Work instructions
Determine how many lines in the entries below include the word "Modificare", and reply with that number alone.

Saved entries
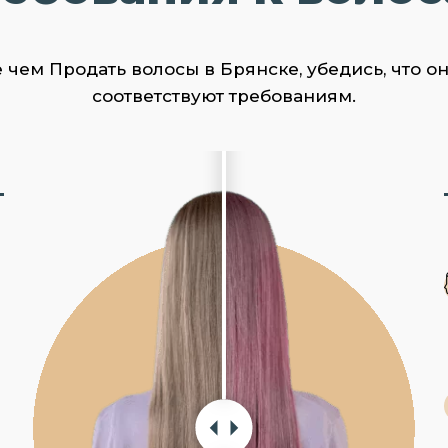
чем Продать волосы в Брянске, убедись, что о
соответствуют требованиям.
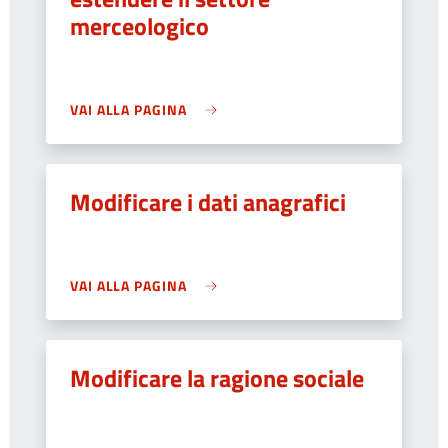
merceologico
VAI ALLA PAGINA
Modificare i dati anagrafici
VAI ALLA PAGINA
Modificare la ragione sociale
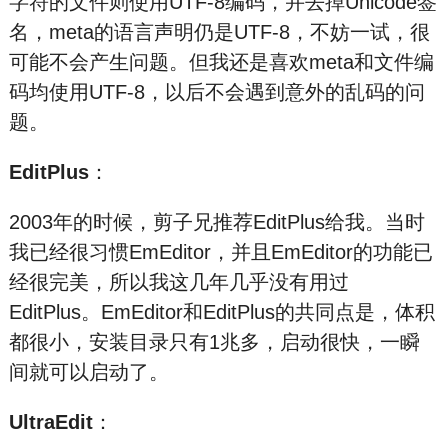
字符的文件则使用UTF-8编码，并去掉Unicode签
名，meta的语言声明仍是UTF-8，不妨一试，很
可能不会产生问题。但我还是喜欢meta和文件编
码均使用UTF-8，以后不会遇到意外的乱码的问
题。
EditPlus
：
2003年的时候，剪子兄推荐EditPlus给我。当时
我已经很习惯EmEditor，并且EmEditor的功能已
经很完美，所以我这几年几乎没有用过
EditPlus。EmEditor和EditPlus的共同点是，体积
都很小，安装目录只有1兆多，启动很快，一瞬
间就可以启动了。
UltraEdit
：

Task result
2